Elle resserra les jambes contre ses flancs pour maintenir son équilibre tandis qu'ils amorçaient une nouvelle descente, et Kiaris piaffa d'agacement. Les routes principales des Montsombres n'étaient pas des plus faciles, et celles qu'ils empruntaient, plus raides et caillouteuses encore. Le capitaine Lopaï avait pris la décision de leur faire prendre des voies secondaires, par mesure de sécurité, en espérant qu'ils croiseraient le moins de monde possible. La future duchesse des Montsombres ainsi que deux représentants des religions, voilà qui constituait une cible de choix pour la population révoltée. Mieux valait se faire discret. Énith comprenait fort bien cette décision et l'avait approuvée, même si la frustration d'avancer si lentement se faisait grande.

La route trop étroite les obligeait à avancer les uns derrières les autres, et la petite troupe chevauchait silencieusement. Devant elle, la monture légèrement pataude du Sage Talmir abordait les accrocs de la route avec prudence. Son pas lourd faisait tanguer l'homme sur son dos. Celui-ci ne supportait pas mieux qu'elle les difficultés physiques de la route ; son corps sec et nerveux n'avait pas la musculature d'un bon cavalier mais le Sage ne se plaignait pas, même si ses mains crispées sur les rênes le trahissaient.

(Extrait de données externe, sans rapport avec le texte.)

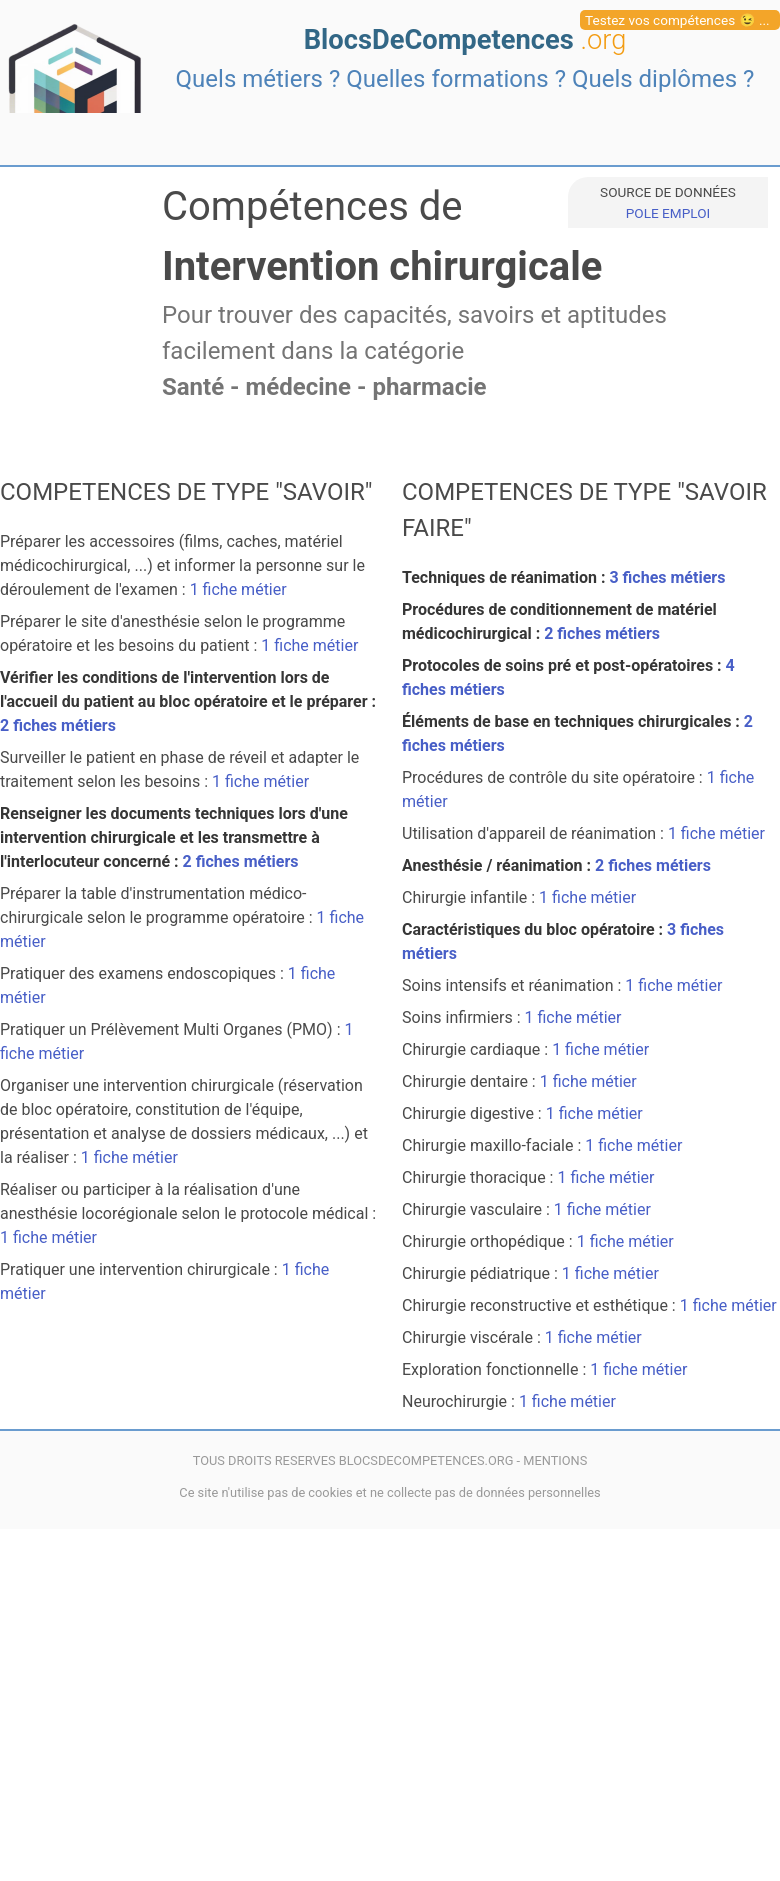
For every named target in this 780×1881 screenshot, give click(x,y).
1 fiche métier (238, 589)
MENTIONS (555, 1460)
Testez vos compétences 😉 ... (677, 20)
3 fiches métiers (667, 577)
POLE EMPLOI (668, 213)
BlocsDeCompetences (465, 40)
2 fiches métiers (58, 725)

Derrière elle, l'un des dix gardes de leur escorte menait son cheval alezan d'une main de maître. Énith le connaissait un peu ; il s'agissait de Mordan, le jeune soldat qu'elle avait rencontré à sa porte alors qu'elle allait rendre visite à sa mère. La jeune fille avait été satisfaite de voir qu'il faisait partie du convoi. Elle avait presque l'impression d'avoir un ami au sein du groupe. Ou, du moins, un protecteur. Leur échange le soir de l'attaque du château semblait avoir placé Énith dans les bonnes grâces du jeune homme, et depuis leur départ il se plaçait toujours près d'elle, lui lançant parfois de petits sourires, rassurants mais discrets. Agissait-il de son propre chef, ou sur l'ordre du capitaine Lopaï ? Elle n'en savait rien mais elle appréciait son attention particulière envers elle, même si celle-ci restait silencieuse.

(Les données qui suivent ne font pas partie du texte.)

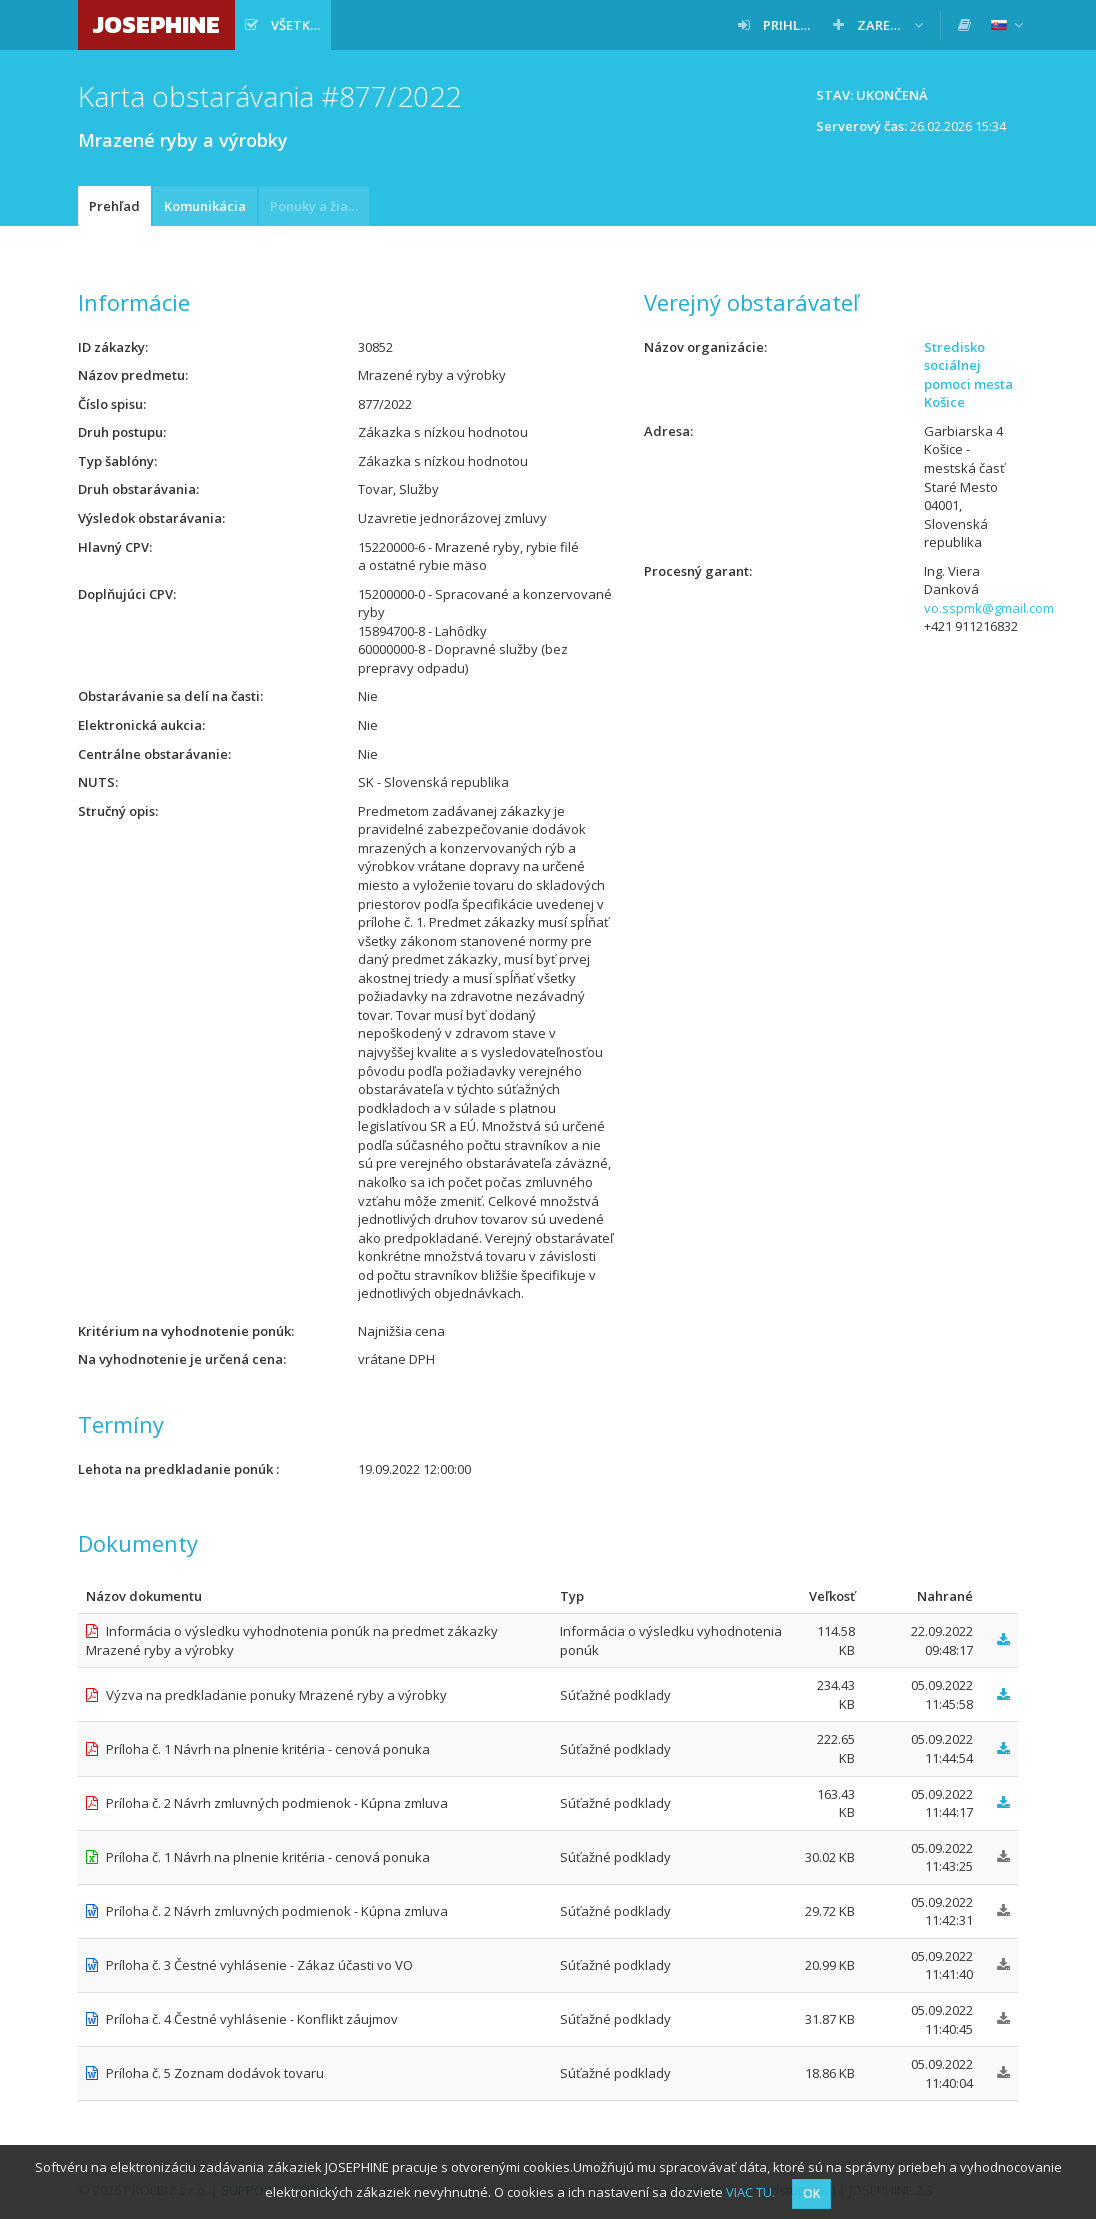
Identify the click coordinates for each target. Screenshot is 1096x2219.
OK (811, 2193)
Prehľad (114, 206)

Depuis leur départ en réalité, elle n'avait échangé que peu de mots avec le reste du convoi. Tous semblaient exagérément concentrés sur le paysage et les accrocs de la route. Même la veille au soir, lorsqu'ils avaient monté leur premier campement et allumé leur premier feu, les conversations étaient restées timides. Ce silence était pesant, pour autant Énith n'avait pas envie d'y remédier.

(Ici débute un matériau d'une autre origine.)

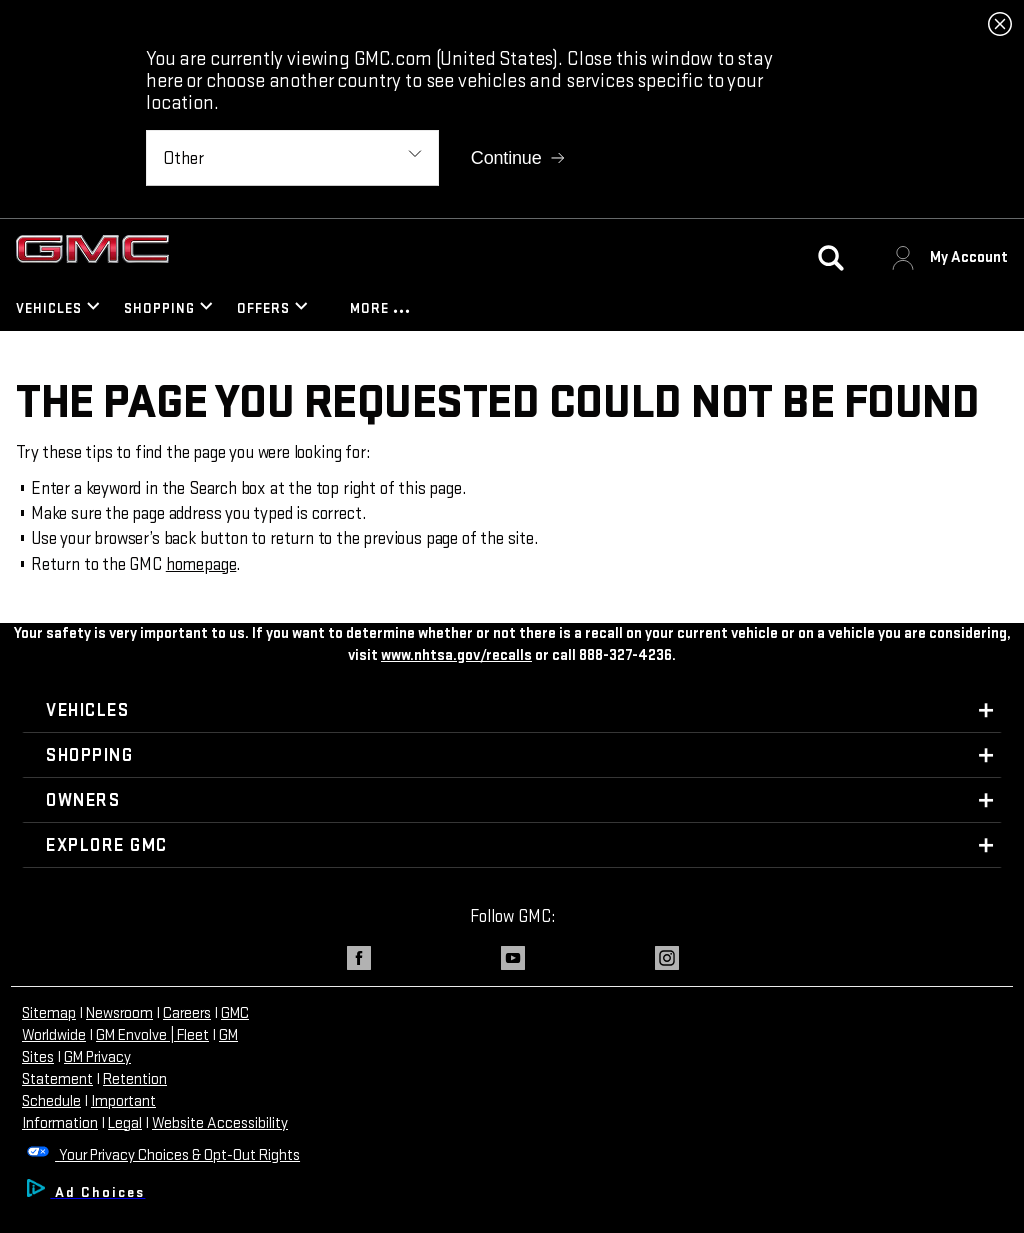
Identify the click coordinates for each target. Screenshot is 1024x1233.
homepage (201, 564)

Elle n'avait pas envie de parler. Parler de quoi, de toute manière ? Et avec qui ? Lopaï et ses soldats ne lui adressaient la parole que lorsqu'il y avait une décision à prendre. Elle ne s'imaginait pas entamer une conversation avec le Sage Talmir, qui, comme tous ses semblables, n'était déjà pas particulièrement loquace en temps normal. Elle se voyait encore moins échanger des mots avec ce Johol de malheur, cet homme sombre et antipathique, dont la présence seule lui hérissait l'échine. Elle échangeait bien quelques mots avec Amèle, la cuisinière, qui lui servait exceptionnellement de suivante, mais cette femme avait le regard dur et le verbe sec. La douceur d'Anaïd lui manquait déjà.

Ce serait donc le silence. Pour l'instant, dans tous les cas. Viendrait probablement un moment où ils devraient discuter de ce qu'ils allaient dire au roi, de la façon dont ils allaient présenter les choses. Mais ils avaient largement le temps de se pencher sur la question. Pour le moment, tous étaient encore sous le choc des derniers évènements, de l'attaque du Divinaire, puis du château, et de la mort de Briam.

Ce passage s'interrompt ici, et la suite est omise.